Cenovus, Torex in Focus

Markets in Toronto stubbed their toes and fell into the red by Thursday’s close, after riding high much of the day, as energy and utility plays put a weight on indexes late in the session.

The TSX ditched 72.86 points to conclude the session Thursday at 19,459.92.

The Canadian dollar inched higher 0.1 cents to 72.92 cents U.S.

Energy stocks took it on the chin by the closing bell, as Cenovus fell $1.25, or 5.5%, to $21.49, while Nuvista parted with 50 cents, or 4.2%, to $11.30.

In utilities, Altagas lost 57 cents, or 2.6%, to $21.42, while Brookfield Renewable Partners slid 81 cents, or 2%, to $39.94.

Health-care issues also provided an anchor, with Bausch Health tumbling 38 cents, or 3.7%, to $100.00, while Bellus Health forfeited 35 cents, or 3.3%, to $10.35.

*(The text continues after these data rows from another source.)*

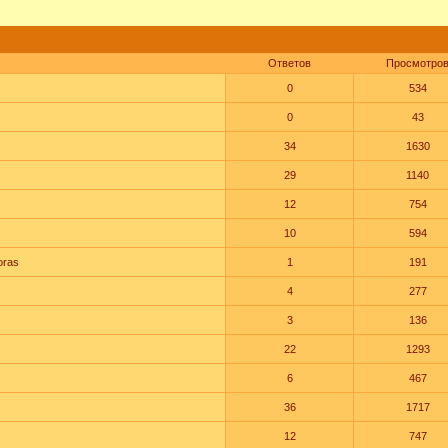
Ответов
Просмотро
0
534
0
43
34
1630
29
1140
12
754
10
594
oras
1
191
4
277
3
136
22
1293
6
467
36
1717
12
747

Gold stocks tried to right the ship, as Torex Gold gained $1.15, or 5.5%, to $22.25, while Wesdome Gold registered a gain of 25 cents, or 3.5%, to $7.46.

In tech stocks, Paychex hiked 61 cents, or 11.1%, to $6.13, while HUT 8 Mining moved ahead 16 cents, or 6.6%, to $2.58.

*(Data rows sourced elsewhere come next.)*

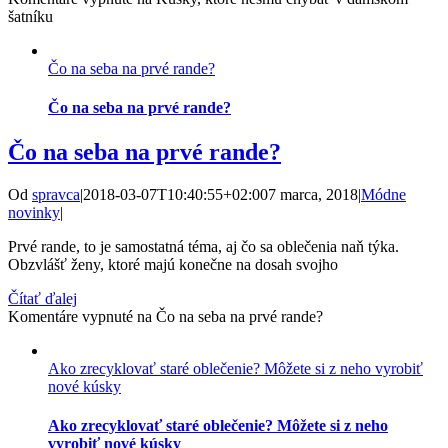
šatníku
Čo na seba na prvé rande?
Čo na seba na prvé rande?
Čo na seba na prvé rande?
Od
spravca
|
2018-03-07T10:40:55+02:00
7 marca, 2018
|
Módne
novinky
|
Prvé rande, to je samostatná téma, aj čo sa oblečenia naň týka.
Obzvlášť ženy, ktoré majú konečne na dosah svojho
Čítať ďalej
Komentáre vypnuté
na Čo na seba na prvé rande?
Ako zrecyklovať staré oblečenie? Môžete si z neho vyrobiť
nové kúsky
Ako zrecyklovať staré oblečenie? Môžete si z neho
vyrobiť nové kúsky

In materials, Osisko Mining picked up 20 cents, or 5.5%, to $3.85, while Fortuna Silver Mines were positive 19 cents, or 4.1%, to $4.82.

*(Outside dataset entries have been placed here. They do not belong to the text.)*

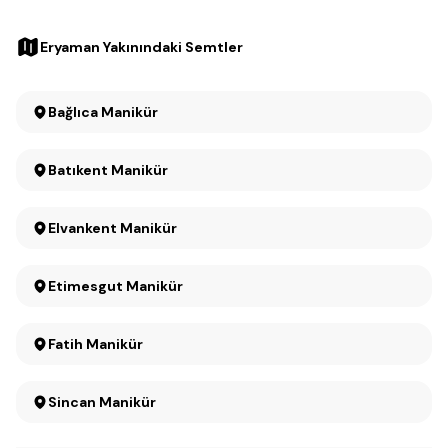
Eryaman Yakınındaki Semtler
Bağlıca Manikür
Batıkent Manikür
Elvankent Manikür
Etimesgut Manikür
Fatih Manikür
Sincan Manikür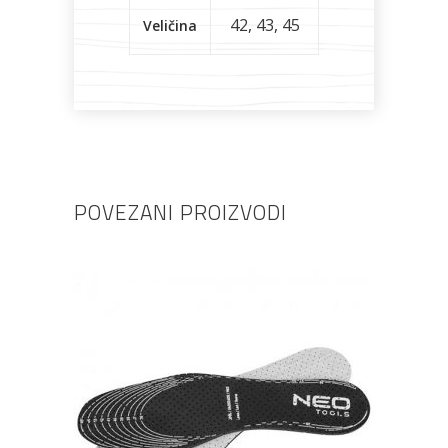
42
,
43
,
45
Veličina
POVEZANI PROIZVODI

For all its twists and turns, on a quarterly basis, TSX is up 1.4%, clinging to early gains from January when investors returned to battered markets from 2022.


The TSX gained 2.63 points to 609.65.

Seven of the 12 TSX subgroups were lower, as energy lulled 1.9%, utilities fell 1%, and health-care reversed 0.9%.

The five gainers were led by gold, up 2%, information technology up 1.3%, and materials, improving 0.7%.


Stocks ended higher on Thursday in what was a turbulent trading session as traders bet that the Federal Reserve may be nearing the end of its rate hiking cycle.

The Dow Jones Industrials came off their highs of the day, but still finished positive 75.14 points to 32,105.25.

The S&P 500 maintained gains of 11.75 points to 3,948.72.

The NASDAQ Composite finished in the green 117.44 points, or 1%, to 11,787.40. Microsoft, Nvidia and Apple all advanced. Tech was the hardest hit part of the market as the Federal Reserve raised rates nine straight times in about a year. The turn lower in rates this month is causing investors to rotate back into tech shares.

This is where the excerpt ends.